Organisation for Security and Co-operation in Europe, Collective Security Treaty Organisation, the Shanghai Cooperation Organisation are just a few of security blocks to which Kyrgystan belongs. Apparently, these organisations exist primarily for geopolitical manoeuvring and staging military games rather than for ensuring security.
The former Kyrgyz President Kurmanbek Bakiyev is now a political refugee in Minsk, the capital of another dysfunctional organisation – the Commonwealth of Independent States. Bakiyev keeps repeating that the Kyrgystan interim government led by Roza Otunbayeva cannot control the country. He fiercely denies accusations that his close associates are involved of instigating violence between the Kyrgyz majority and the Uzbek minority in the south of Kyrgyzstan.
Under personal protection of Alexander Lukashenka, a Belarus authoritarian ruler who has been in power since early 1990-s Kurmanbek Bakiyev feels more secure than a few months ago when he had to flee Kyrgystan. The whereabouts of his son Maxim were unknown until yesterday when he was detained in a London airport where he arrived on a private jet. Under arrest in England Maxim Bakiyev will be much safer than many of his compatriots in Kyrgyzstan torn by violence.

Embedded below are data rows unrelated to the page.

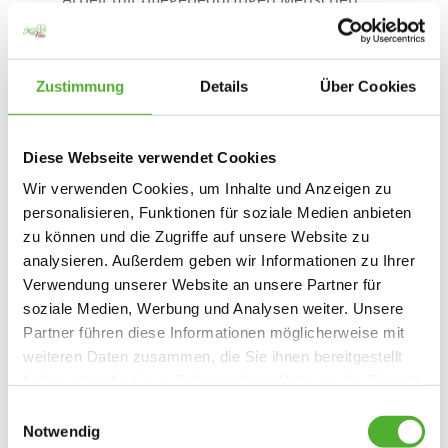
Freude am Pflegen und Lust daran, unseren
Bewohnerinnen und Bewohnern täglich ein
Lächeln ins Gesicht zu zaubern
Zustimmung
Details
Über Cookies
ein kommunikationsfreudiges und
sympathisches Auftreten
Sensibilität und Einfühlungsvermögen
Diese Webseite verwendet Cookies
gegenüber unseren Bewohnerinnen und
Wir verwenden Cookies, um Inhalte und Anzeigen zu
Bewohnern sowie deren Angehörigen
personalisieren, Funktionen für soziale Medien anbieten
die individuellen Wünsche und Bedürfnisse der
zu können und die Zugriffe auf unsere Website zu
Bewohnenden zu berücksichtigen und diese in
analysieren. Außerdem geben wir Informationen zu Ihrer
den Pflegealltag zu integrieren
Verwendung unserer Website an unsere Partner für
Lust, mit Ihren Ideen und Ihrem Fachwissen die
soziale Medien, Werbung und Analysen weiter. Unsere
Partner führen diese Informationen möglicherweise mit
Einrichtung mitzugestalten
weiteren Daten zusammen, die Sie ihnen bereitgestellt
haben oder die sie im Rahmen Ihrer Nutzung der Dienste
gesammelt haben. Sie geben Einwilligung zu unseren
Einwilligungsauswahl
Bewerbungsformular
Cookies, wenn Sie unsere Webseite weiterhin nutzen.
Notwendig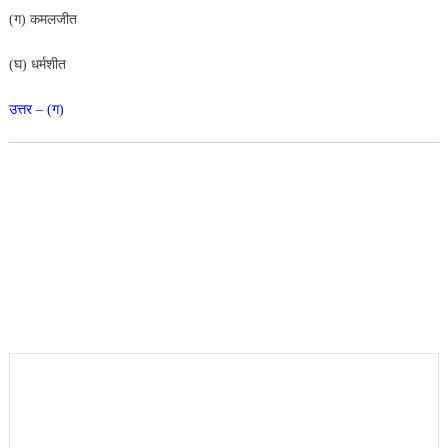
(ग) कमलजीत
(घ) धर्मशीत
उत्तर – (ग)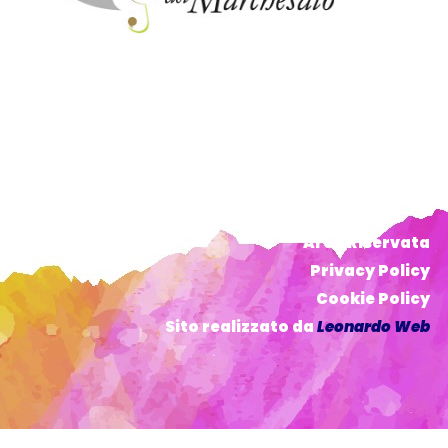
Area Riservata
Privacy Policy
Cookie Policy
Sito realizzato da
Leonardo Web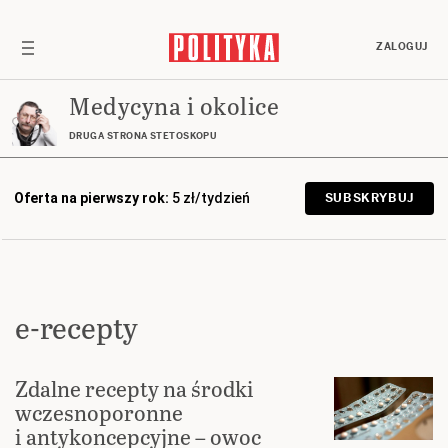
ZALOGUJ
Medycyna i okolice
DRUGA STRONA STETOSKOPU
Oferta na pierwszy rok:
5 zł/tydzień
SUBSKRYBUJ
e-recepty
Zdalne recepty na środki
wczesnoporonne
i antykoncepcyjne – owoc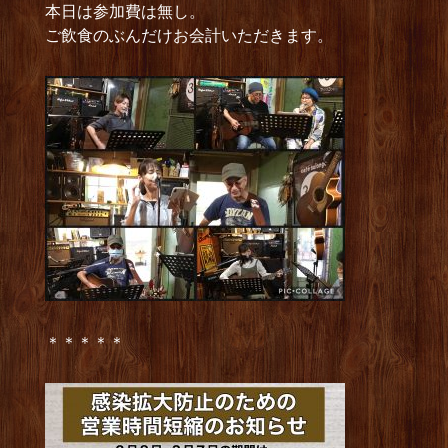
本日は参加費は無し。
ご飲食のぶんだけお会計いただきます。
＊＊＊＊＊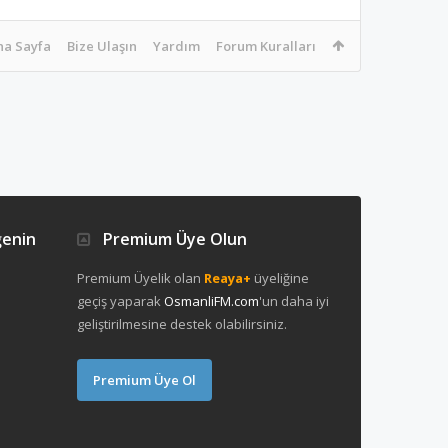
na Sayfa
Bize Ulaşın
Yardım
Forum Kuralları
ğenin
Premium Üye Olun
Premium Üyelik olan
Reaya+
üyeliğine
geçiş yaparak
OsmanliFM.com
'un daha iyi
geliştirilmesine destek olabilirsiniz.
Premium Üye Ol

The passive idleness of regional security organisations in Central Asia is worrying. It is one thing to not to intervene when public protests are taking place and the political regimes change, for bad or for good. It is another thing to observe ethnic violence to unfold when hundreds are being slaughtered. The Dutch peacekeepers failed to intervene when thousands of men and boys were massacred in Srebrenica fifteen years ago. The world has a long memory for such atrocities but also a remarkable inability to learn the lessons and to act until it is too late.